The particular process of finding love/sex ended up swinging wildly from purpose to mission. From bliss to danger. From wrong to worse.

So now here I write, with a foot cut down by a minor bout with a self induced gout attack and by the failure of a 20 year partnership.

I now call it a partnership because I can’t call that experience a marriage; that’s the courts definition. I can’t call it a relationship, that requires two earnest lovers. There was only one earnest lover in this partnership. One. Who is left to review his purpose once again. Which is to either wallow in failure or tread life, paddling alone. Again.

So, again in hindsight the purpose may not have been that person, that place, that job. It may just have been the love I shared. Valued or not. The Attempt. The attention to other, again unreciprocated. Yes. The attention given was my calling. It’s what I love …to give. It was and maybe still wants to be my “mission”.

Whether the pursuits were appreciated by others in any capacity is unknown or the victim of an incompleted assessment. At best. This is the washout I’m left with now. The residue from a hearts repeated attempts.

The light of recognition is there. I see it now. I have a great need to be heard.

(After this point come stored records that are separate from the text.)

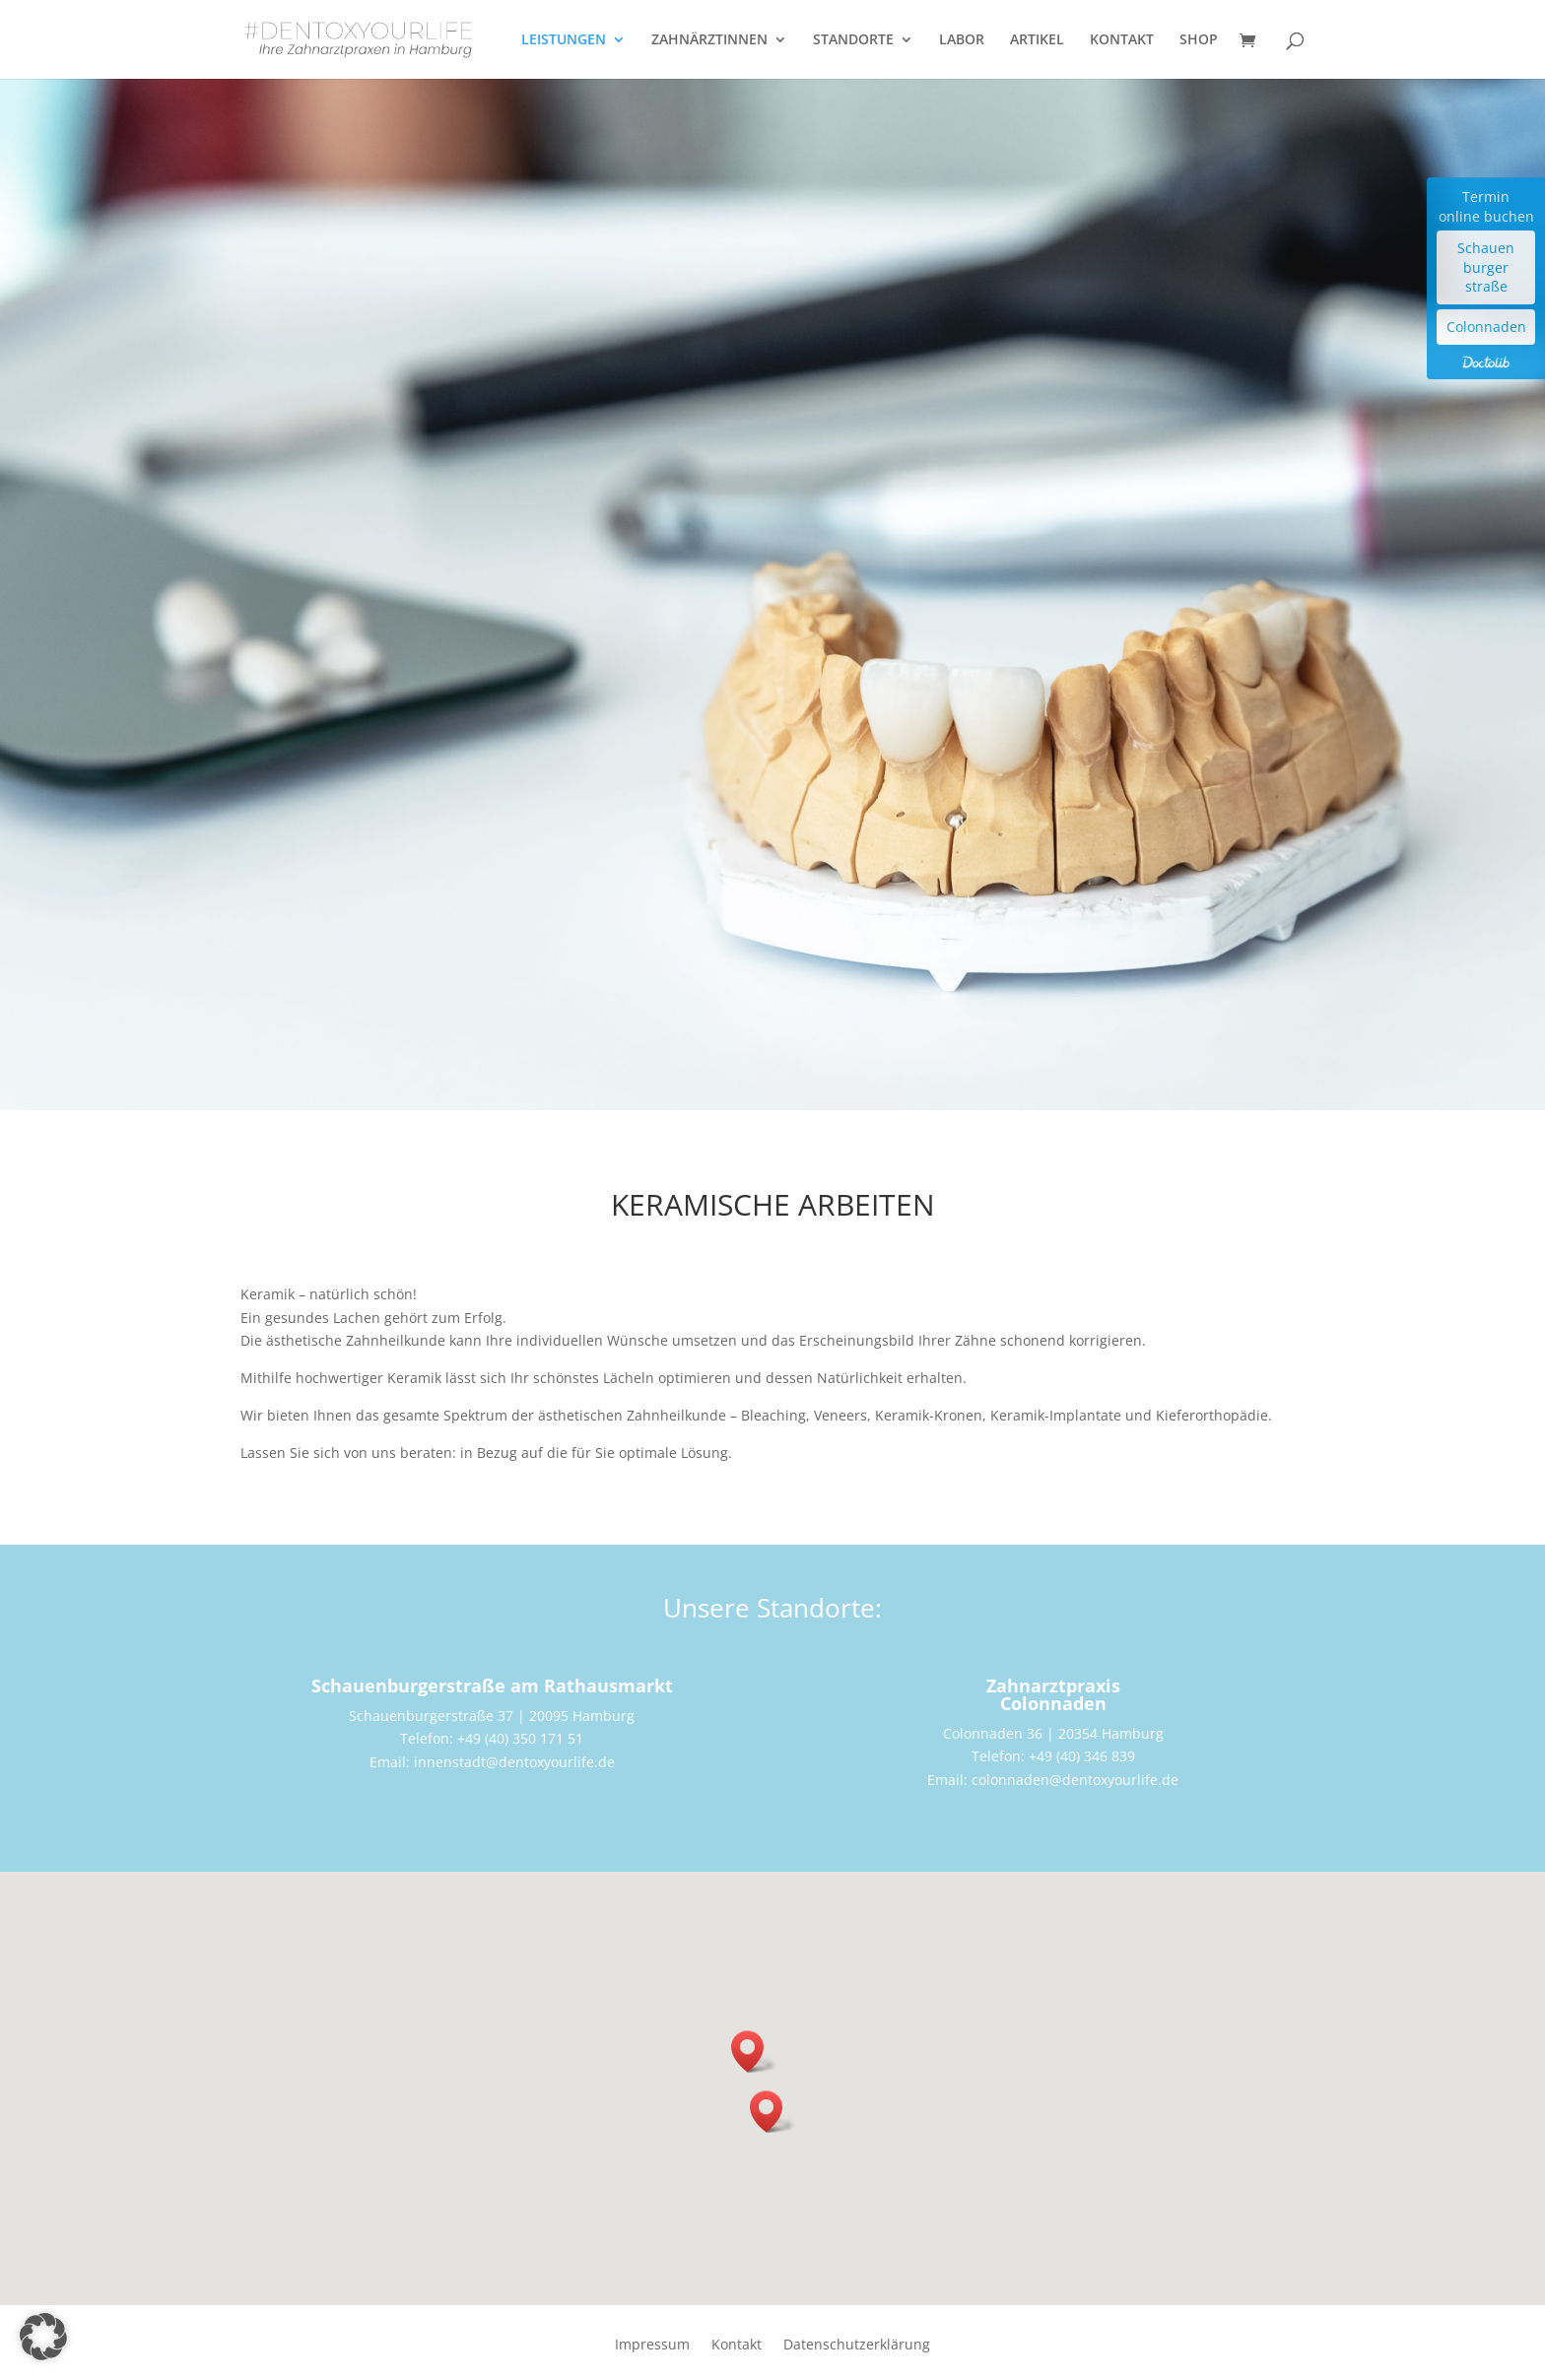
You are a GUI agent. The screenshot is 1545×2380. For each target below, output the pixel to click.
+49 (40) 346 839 (1082, 1756)
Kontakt (736, 2345)
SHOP (1198, 40)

To share my spirits marrow. I’ve never been the child who bellows for attention. I’m the child who privately proves themselves and records it on their own ledger of affecting gains and losses. So I move forward from here.

I need you, dear other. Let me share with you. First, please accept that my substance is not the exquisite dance that finds your souls compassion every time, at just the right tone and with unerring accuracy. For I have failed before and tumbled in the wrong direction, over and over again.

I am now resigned. I vault now easily towards that lonesome abyss. Risk free. An online profile bereft of flattering pictures or expecting a personal commitment from my unforeseen audience. That’s right. No expectations from this writer, just hope. Stop by and feel something. Or don’t. This is mine and may be all I have left to assign in my life as a purpose. I give it freely, grateful for the opportunity, for the chance to share.